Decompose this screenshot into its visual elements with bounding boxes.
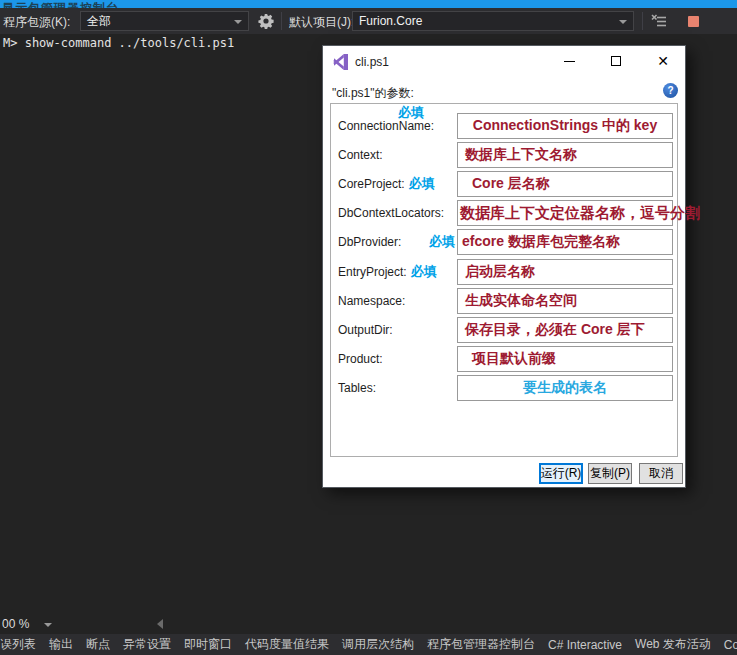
window-title-text: 显示包管理器控制台: [2, 0, 119, 8]
field-value: 数据库上下文定位器名称，逗号分割: [460, 204, 700, 223]
required-badge: 必填: [429, 233, 455, 251]
toolbar-separator: [281, 12, 282, 30]
tab-truncated[interactable]: Co: [724, 638, 737, 652]
tab-csharp-interactive[interactable]: C# Interactive: [548, 638, 622, 652]
field-label: EntryProject:: [338, 265, 407, 279]
field-label: DbProvider:: [338, 235, 401, 249]
chevron-down-icon[interactable]: [44, 623, 52, 627]
field-label: Product:: [338, 352, 383, 366]
window-title-strip: 显示包管理器控制台: [0, 0, 737, 8]
zoom-level[interactable]: 00 %: [2, 617, 29, 631]
field-value: 项目默认前缀: [458, 350, 556, 368]
console-prompt[interactable]: M> show-command ../tools/cli.ps1: [3, 36, 234, 50]
chevron-down-icon: [234, 20, 242, 24]
form-row-coreproject: CoreProject: 必填 Core 层名称: [338, 171, 673, 197]
form-row-connectionname: ConnectionName: ConnectionStrings 中的 key: [338, 113, 673, 139]
tables-input[interactable]: 要生成的表名: [457, 375, 673, 401]
namespace-input[interactable]: 生成实体命名空间: [457, 288, 673, 314]
form-row-product: Product: 项目默认前缀: [338, 346, 673, 372]
field-value: efcore 数据库包完整名称: [458, 233, 620, 251]
maximize-icon: [611, 56, 621, 66]
gear-icon[interactable]: [258, 13, 274, 29]
tab-web-publish-activity[interactable]: Web 发布活动: [635, 636, 711, 653]
field-value: 保存目录，必须在 Core 层下: [458, 321, 645, 339]
tab-call-hierarchy[interactable]: 调用层次结构: [342, 636, 414, 653]
clear-console-icon[interactable]: [651, 13, 667, 29]
field-label: Context:: [338, 148, 383, 162]
chevron-down-icon: [619, 20, 627, 24]
tab-exception-settings[interactable]: 异常设置: [123, 636, 171, 653]
maximize-button[interactable]: [600, 46, 632, 76]
dialog-titlebar[interactable]: cli.ps1 ✕: [323, 46, 685, 78]
field-label: Namespace:: [338, 294, 405, 308]
default-project-value: Furion.Core: [359, 14, 422, 28]
dbprovider-input[interactable]: efcore 数据库包完整名称: [457, 229, 673, 255]
field-label: CoreProject:: [338, 177, 405, 191]
field-label: DbContextLocators:: [338, 206, 444, 220]
package-manager-toolbar: 程序包源(K): 全部 默认项目(J): Furion.Core: [0, 8, 737, 34]
field-value: 启动层名称: [458, 263, 535, 281]
tab-package-manager-console[interactable]: 程序包管理器控制台: [427, 636, 535, 653]
field-value: Core 层名称: [458, 175, 550, 193]
default-project-dropdown[interactable]: Furion.Core: [352, 11, 634, 31]
copy-button[interactable]: 复制(P): [588, 463, 632, 484]
tab-error-list[interactable]: 误列表: [0, 636, 36, 653]
package-source-label: 程序包源(K):: [3, 14, 70, 31]
dialog-title: cli.ps1: [355, 55, 389, 69]
bottom-panel-tabs: 误列表 输出 断点 异常设置 即时窗口 代码度量值结果 调用层次结构 程序包管理…: [0, 634, 737, 655]
close-icon: ✕: [657, 54, 669, 68]
run-button[interactable]: 运行(R): [539, 463, 583, 484]
entryproject-input[interactable]: 启动层名称: [457, 259, 673, 285]
form-row-entryproject: EntryProject: 必填 启动层名称: [338, 259, 673, 285]
field-value: 数据库上下文名称: [458, 146, 577, 164]
default-project-label: 默认项目(J):: [289, 14, 354, 31]
field-value: 生成实体命名空间: [458, 292, 577, 310]
scroll-left-icon[interactable]: [157, 619, 163, 629]
minimize-button[interactable]: [553, 46, 585, 76]
coreproject-input[interactable]: Core 层名称: [457, 171, 673, 197]
editor-zoom-row: 00 %: [0, 615, 737, 633]
form-row-tables: Tables: 要生成的表名: [338, 375, 673, 401]
form-row-context: Context: 数据库上下文名称: [338, 142, 673, 168]
toolbar-separator: [642, 12, 643, 30]
context-input[interactable]: 数据库上下文名称: [457, 142, 673, 168]
form-row-dbprovider: DbProvider: 必填 efcore 数据库包完整名称: [338, 229, 673, 255]
close-button[interactable]: ✕: [647, 46, 679, 76]
tab-code-metrics[interactable]: 代码度量值结果: [245, 636, 329, 653]
tab-immediate-window[interactable]: 即时窗口: [184, 636, 232, 653]
tab-breakpoints[interactable]: 断点: [86, 636, 110, 653]
form-row-namespace: Namespace: 生成实体命名空间: [338, 288, 673, 314]
required-badge: 必填: [398, 104, 424, 122]
minimize-icon: [564, 61, 575, 62]
tab-output[interactable]: 输出: [49, 636, 73, 653]
visual-studio-icon: [333, 54, 349, 70]
required-badge: 必填: [411, 263, 437, 281]
field-label: OutputDir:: [338, 323, 393, 337]
cancel-button[interactable]: 取消: [639, 463, 683, 484]
field-value: 要生成的表名: [458, 379, 672, 397]
form-row-outputdir: OutputDir: 保存目录，必须在 Core 层下: [338, 317, 673, 343]
vs-window: 显示包管理器控制台 程序包源(K): 全部 默认项目(J): Furion.Co…: [0, 0, 737, 655]
help-icon[interactable]: ?: [663, 83, 678, 98]
cli-ps1-dialog: cli.ps1 ✕ "cli.ps1"的参数: ? 必填 ConnectionN…: [322, 45, 686, 488]
package-source-value: 全部: [87, 13, 111, 30]
dbcontextlocators-input[interactable]: 数据库上下文定位器名称，逗号分割: [457, 200, 673, 226]
outputdir-input[interactable]: 保存目录，必须在 Core 层下: [457, 317, 673, 343]
product-input[interactable]: 项目默认前缀: [457, 346, 673, 372]
field-value: ConnectionStrings 中的 key: [458, 117, 672, 135]
dialog-subtitle: "cli.ps1"的参数:: [332, 85, 414, 102]
stop-icon[interactable]: [688, 16, 699, 27]
field-label: Tables:: [338, 381, 376, 395]
connectionname-input[interactable]: ConnectionStrings 中的 key: [457, 113, 673, 139]
required-badge: 必填: [409, 175, 435, 193]
form-row-dbcontextlocators: DbContextLocators: 数据库上下文定位器名称，逗号分割: [338, 200, 673, 226]
package-source-dropdown[interactable]: 全部: [80, 11, 249, 31]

══════════

Print every line of the material above exactly as it reads, skipping the pictures.

EXPECTED ANSWER:
Decompose this screenshot into its visual elements with bounding boxes.
window-title-text: 显示包管理器控制台: [2, 0, 119, 8]
field-value: 数据库上下文定位器名称，逗号分割: [460, 204, 700, 223]
required-badge: 必填: [429, 233, 455, 251]
toolbar-separator: [281, 12, 282, 30]
tab-truncated[interactable]: Co: [724, 638, 737, 652]
tab-csharp-interactive[interactable]: C# Interactive: [548, 638, 622, 652]
field-label: EntryProject:: [338, 265, 407, 279]
field-label: DbProvider:: [338, 235, 401, 249]
chevron-down-icon[interactable]: [44, 623, 52, 627]
field-label: Product:: [338, 352, 383, 366]
window-title-strip: 显示包管理器控制台: [0, 0, 737, 8]
zoom-level[interactable]: 00 %: [2, 617, 29, 631]
field-value: 项目默认前缀: [458, 350, 556, 368]
console-prompt[interactable]: M> show-command ../tools/cli.ps1: [3, 36, 234, 50]
chevron-down-icon: [234, 20, 242, 24]
form-row-coreproject: CoreProject: 必填 Core 层名称: [338, 171, 673, 197]
form-row-connectionname: ConnectionName: ConnectionStrings 中的 key: [338, 113, 673, 139]
tables-input[interactable]: 要生成的表名: [457, 375, 673, 401]
namespace-input[interactable]: 生成实体命名空间: [457, 288, 673, 314]
form-row-product: Product: 项目默认前缀: [338, 346, 673, 372]
field-value: efcore 数据库包完整名称: [458, 233, 620, 251]
maximize-icon: [611, 56, 621, 66]
gear-icon[interactable]: [258, 13, 274, 29]
tab-web-publish-activity[interactable]: Web 发布活动: [635, 636, 711, 653]
field-value: 保存目录，必须在 Core 层下: [458, 321, 645, 339]
tab-call-hierarchy[interactable]: 调用层次结构: [342, 636, 414, 653]
clear-console-icon[interactable]: [651, 13, 667, 29]
field-label: Context:: [338, 148, 383, 162]
chevron-down-icon: [619, 20, 627, 24]
tab-exception-settings[interactable]: 异常设置: [123, 636, 171, 653]
maximize-button[interactable]: [600, 46, 632, 76]
dialog-titlebar[interactable]: cli.ps1 ✕: [323, 46, 685, 78]
field-label: Namespace:: [338, 294, 405, 308]
default-project-value: Furion.Core: [359, 14, 422, 28]
dbprovider-input[interactable]: efcore 数据库包完整名称: [457, 229, 673, 255]
field-label: CoreProject:: [338, 177, 405, 191]
field-label: DbContextLocators:: [338, 206, 444, 220]
package-manager-toolbar: 程序包源(K): 全部 默认项目(J): Furion.Core: [0, 8, 737, 34]
field-value: 启动层名称: [458, 263, 535, 281]
tab-package-manager-console[interactable]: 程序包管理器控制台: [427, 636, 535, 653]
field-value: Core 层名称: [458, 175, 550, 193]
default-project-dropdown[interactable]: Furion.Core: [352, 11, 634, 31]
copy-button[interactable]: 复制(P): [588, 463, 632, 484]
tab-error-list[interactable]: 误列表: [0, 636, 36, 653]
package-source-label: 程序包源(K):: [3, 14, 70, 31]
dialog-title: cli.ps1: [355, 55, 389, 69]
bottom-panel-tabs: 误列表 输出 断点 异常设置 即时窗口 代码度量值结果 调用层次结构 程序包管理…: [0, 634, 737, 655]
close-icon: ✕: [657, 54, 669, 68]
run-button[interactable]: 运行(R): [539, 463, 583, 484]
entryproject-input[interactable]: 启动层名称: [457, 259, 673, 285]
form-row-entryproject: EntryProject: 必填 启动层名称: [338, 259, 673, 285]
field-value: 数据库上下文名称: [458, 146, 577, 164]
default-project-label: 默认项目(J):: [289, 14, 354, 31]
field-value: 生成实体命名空间: [458, 292, 577, 310]
scroll-left-icon[interactable]: [157, 619, 163, 629]
minimize-button[interactable]: [553, 46, 585, 76]
coreproject-input[interactable]: Core 层名称: [457, 171, 673, 197]
editor-zoom-row: 00 %: [0, 615, 737, 633]
form-row-tables: Tables: 要生成的表名: [338, 375, 673, 401]
form-row-context: Context: 数据库上下文名称: [338, 142, 673, 168]
toolbar-separator: [642, 12, 643, 30]
context-input[interactable]: 数据库上下文名称: [457, 142, 673, 168]
form-row-dbprovider: DbProvider: 必填 efcore 数据库包完整名称: [338, 229, 673, 255]
close-button[interactable]: ✕: [647, 46, 679, 76]
tab-code-metrics[interactable]: 代码度量值结果: [245, 636, 329, 653]
tab-immediate-window[interactable]: 即时窗口: [184, 636, 232, 653]
tab-breakpoints[interactable]: 断点: [86, 636, 110, 653]
form-row-namespace: Namespace: 生成实体命名空间: [338, 288, 673, 314]
required-badge: 必填: [398, 104, 424, 122]
minimize-icon: [564, 61, 575, 62]
tab-output[interactable]: 输出: [49, 636, 73, 653]
visual-studio-icon: [333, 54, 349, 70]
required-badge: 必填: [411, 263, 437, 281]
field-label: OutputDir:: [338, 323, 393, 337]
cancel-button[interactable]: 取消: [639, 463, 683, 484]
field-value: 要生成的表名: [458, 379, 672, 397]
form-row-outputdir: OutputDir: 保存目录，必须在 Core 层下: [338, 317, 673, 343]
vs-window: 显示包管理器控制台 程序包源(K): 全部 默认项目(J): Furion.Co…: [0, 0, 737, 655]
help-icon[interactable]: ?: [663, 83, 678, 98]
cli-ps1-dialog: cli.ps1 ✕ "cli.ps1"的参数: ? 必填 ConnectionN…: [322, 45, 686, 488]
package-source-value: 全部: [87, 13, 111, 30]
dbcontextlocators-input[interactable]: 数据库上下文定位器名称，逗号分割: [457, 200, 673, 226]
outputdir-input[interactable]: 保存目录，必须在 Core 层下: [457, 317, 673, 343]
product-input[interactable]: 项目默认前缀: [457, 346, 673, 372]
field-value: ConnectionStrings 中的 key: [458, 117, 672, 135]
dialog-subtitle: "cli.ps1"的参数:: [332, 85, 414, 102]
stop-icon[interactable]: [688, 16, 699, 27]
field-label: Tables:: [338, 381, 376, 395]
connectionname-input[interactable]: ConnectionStrings 中的 key: [457, 113, 673, 139]
required-badge: 必填: [409, 175, 435, 193]
form-row-dbcontextlocators: DbContextLocators: 数据库上下文定位器名称，逗号分割: [338, 200, 673, 226]
package-source-dropdown[interactable]: 全部: [80, 11, 249, 31]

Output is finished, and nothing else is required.